What is more confusing is I started looking around in the GOP structure section and did a preview and it showed me frame by frame what it is seeing, and there was four frames then the fourth repeated and then four and then repeated and so on and so on. Is TMPGEnc just copying this last frame, or is VirtualDub ignoring it, or is there any reason it should not work on my machine (dodgy installation of xvid or divx or something silly like that)
Interesting about the repeated forth frame. That sounds like a frame rate conversion process where 24 fps is converted to 30 fps. But I don't understand why VirtualDub is reporting 23.976. I know there are some filters to decimate 1 in X frames for VirtualDub. If the clip is realy at 29.97 that would bring it back to a real 23.976 and stop some jumpiness. Sorry I'm fairly new at this video conversion stuff and have not had to use these types of filters yet. Do some searching around (http://www.dvdrhelp.com is a very good source) or maybe someone with more experience will respond.
It's definately TMPGEnc. I got results finally. I took a demo of LSX MPEG and it read the file exactly as is, i.e. 23.976 fps. I ended up trusting that it was 23.976 fps and frameserving it in to TMPGEnc using VirtualDub without doing anything to it (earlier I had done the same thing after using AviSynth to IVTC the whole lot, and the results weren't as good).

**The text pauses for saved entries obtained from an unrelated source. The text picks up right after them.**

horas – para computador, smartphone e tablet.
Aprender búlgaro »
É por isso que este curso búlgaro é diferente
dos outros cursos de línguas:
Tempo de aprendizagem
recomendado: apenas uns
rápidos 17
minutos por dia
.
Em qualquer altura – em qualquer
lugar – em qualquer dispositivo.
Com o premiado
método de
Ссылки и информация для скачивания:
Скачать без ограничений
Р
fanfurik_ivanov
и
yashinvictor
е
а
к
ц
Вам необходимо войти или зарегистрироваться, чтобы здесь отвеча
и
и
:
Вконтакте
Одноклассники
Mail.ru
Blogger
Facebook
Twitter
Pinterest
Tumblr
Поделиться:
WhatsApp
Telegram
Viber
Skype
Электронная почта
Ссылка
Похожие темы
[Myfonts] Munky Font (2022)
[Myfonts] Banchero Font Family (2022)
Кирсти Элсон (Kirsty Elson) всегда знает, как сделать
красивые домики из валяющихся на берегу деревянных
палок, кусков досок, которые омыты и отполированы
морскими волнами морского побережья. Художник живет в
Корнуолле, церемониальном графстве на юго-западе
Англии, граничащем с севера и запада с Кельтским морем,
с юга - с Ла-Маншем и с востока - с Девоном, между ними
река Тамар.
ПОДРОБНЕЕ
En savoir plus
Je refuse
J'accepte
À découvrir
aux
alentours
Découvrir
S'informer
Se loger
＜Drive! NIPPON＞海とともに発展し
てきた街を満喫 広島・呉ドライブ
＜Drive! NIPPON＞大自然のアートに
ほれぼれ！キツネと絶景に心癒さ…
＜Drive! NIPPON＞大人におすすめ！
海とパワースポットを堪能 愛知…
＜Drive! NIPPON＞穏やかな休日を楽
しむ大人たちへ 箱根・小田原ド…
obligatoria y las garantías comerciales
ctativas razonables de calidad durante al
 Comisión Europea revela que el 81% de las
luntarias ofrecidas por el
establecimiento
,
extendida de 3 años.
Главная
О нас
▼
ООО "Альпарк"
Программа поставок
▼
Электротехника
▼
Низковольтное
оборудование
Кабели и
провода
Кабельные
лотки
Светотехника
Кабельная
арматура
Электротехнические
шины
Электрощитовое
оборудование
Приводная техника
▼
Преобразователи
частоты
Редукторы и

I also had an audiosync problem. This one was wierd, because looking at the file information in VirtualDub it appears the audio data is a good second smaller than the video data. So to convert the audio so it would by sync'd at 25 fps I had to compress the time stream by the same amount as the video stream would have been compressed, then I had to trial and error add delay to the audio until it mapped up with the video.